- Opening Delimiter -

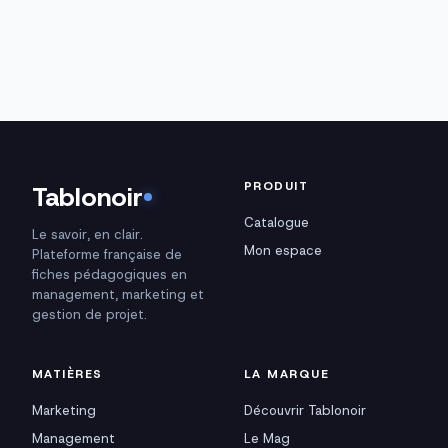
PRODUIT
Tablonoir
Catalogue
Le savoir, en clair.
Mon espace
Plateforme française de
fiches pédagogiques en
management, marketing et
gestion de projet.
MATIÈRES
LA MARQUE
Marketing
Découvrir Tablonoir
Management
Le Mag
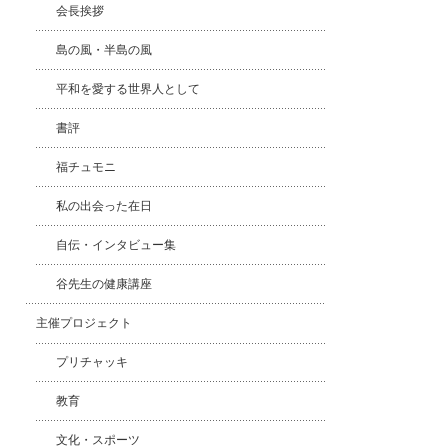
会長挨拶
島の風・半島の風
平和を愛する世界人として
書評
福チュモニ
私の出会った在日
自伝・インタビュー集
谷先生の健康講座
主催プロジェクト
プリチャッキ
教育
文化・スポーツ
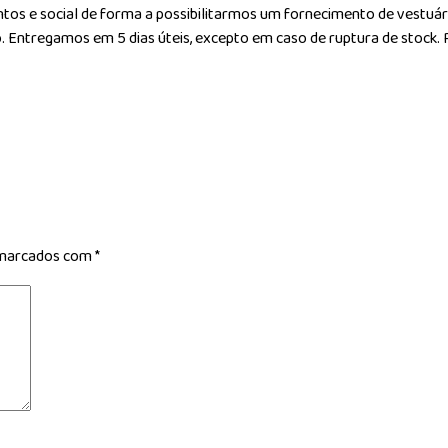
tos e social de forma a possibilitarmos um fornecimento de vestuá
Entregamos em 5 dias úteis, excepto em caso de ruptura de stock. P
 marcados com
*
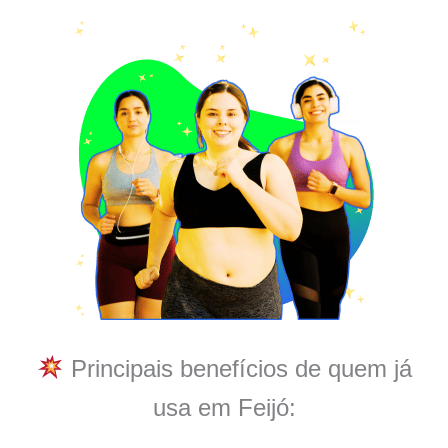
Principais benefícios de quem já
usa em Feijó:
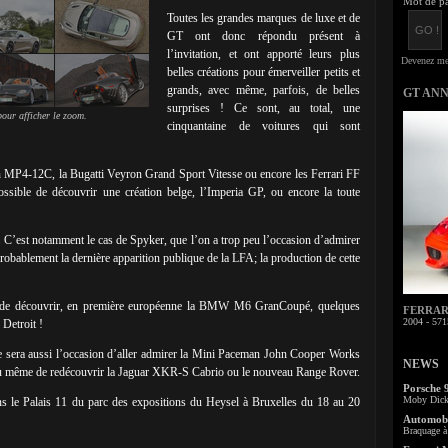
Mot de pa
Toutes les grandes marques de luxe et de
GT ont donc répondu présent à
l’invitation, et ont apporté leurs plus
belles créations pour émerveiller petits et
grands, avec même, parfois, de belles
GT AN
surprises ! Ce sont, au total, une
our afficher le zoom.
cinquantaine de voitures qui sont
en MP4-12C, la Bugatti Veyron Grand Sport Vitesse ou encore les Ferrari FF
ssible de découvrir une création belge, l’Imperia GP, ou encore la toute
e. C’est notamment le cas de Spyker, que l’on a trop peu l’occasion d’admirer
robablement la dernière apparition publique de la LFA; la production de cette
on de découvrir, en première européenne la BMW M6 GranCoupé, quelques
FERRARI 
2004 - 571
 Detroit !
ce sera aussi l’occasion d’aller admirer la Mini Paceman John Cooper Works
NEWS
ou même de redécouvrir la Jaguar XKR-S Cabrio ou le nouveau Range Rover.
Porsche 
Moby Dick 
s le Palais 11 du parc des expositions du Heysel à Bruxelles du 18 au 20
Automobi
Braquage à 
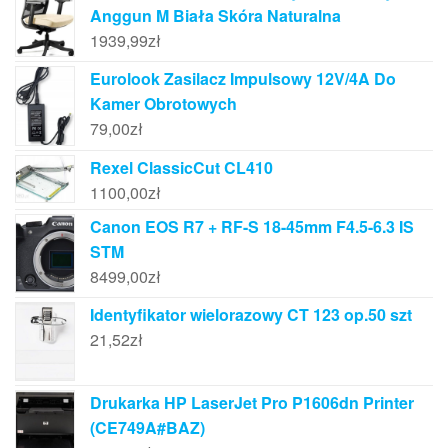
Anggun M Biała Skóra Naturalna
1939,99
zł
Eurolook Zasilacz Impulsowy 12V/4A Do
Kamer Obrotowych
79,00
zł
Rexel ClassicCut CL410
1100,00
zł
Canon EOS R7 + RF-S 18-45mm F4.5-6.3 IS
STM
8499,00
zł
Identyfikator wielorazowy CT 123 op.50 szt
21,52
zł
Drukarka HP LaserJet Pro P1606dn Printer
(CE749A#BAZ)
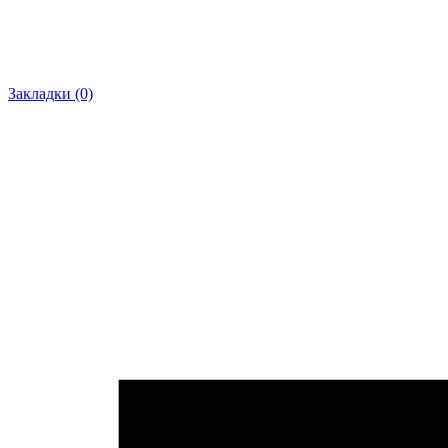
Закладки (0)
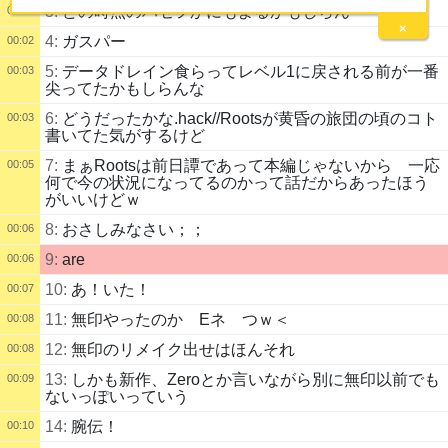
3:
どの時点のハセヲかにもよるかもしらん
00:01
×
4:
ガスパー
00:02
5:
データドレイン食らってレベル1に戻される前が一番
00:03
尖ってたかもしらんな
6:
どうだったかな.hack//Rootsが黄昏の旅団の頃のコト
00:03
書いてた気がするけど
7:
まぁRootsは前日譚であって本編じゃないから 一応
00:05
何で今の状況になってるのかって話だからあったほう
がいいけどｗ
8:
おさしみなさい；；
00:06
9:
are
00:06
10:
あ！いた！
00:07
11:
無印やったのか Eネ つｗ＜
00:08
12:
無印のリメイク出せはほんそれ
00:08
13:
しかも新作、Zeroとか言いながら別に無印以前でも
00:09
ないっぽいっていう
14:
腕伝！
00:10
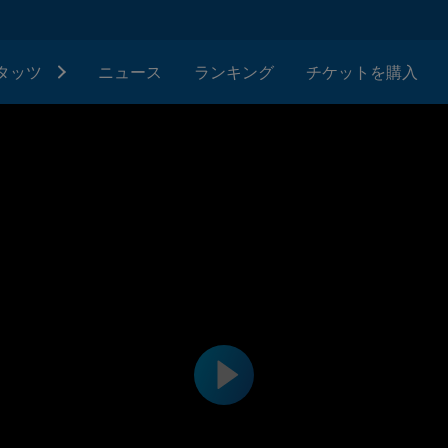
タッツ
ニュース
ランキング
チケットを購入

- Closing Delimiter -

— TASK GOAL —
Bring together every line in the entries that holds the string "sont".

— REPLY —
surprises ! Ce sont, au total, une
cinquantaine de voitures qui sont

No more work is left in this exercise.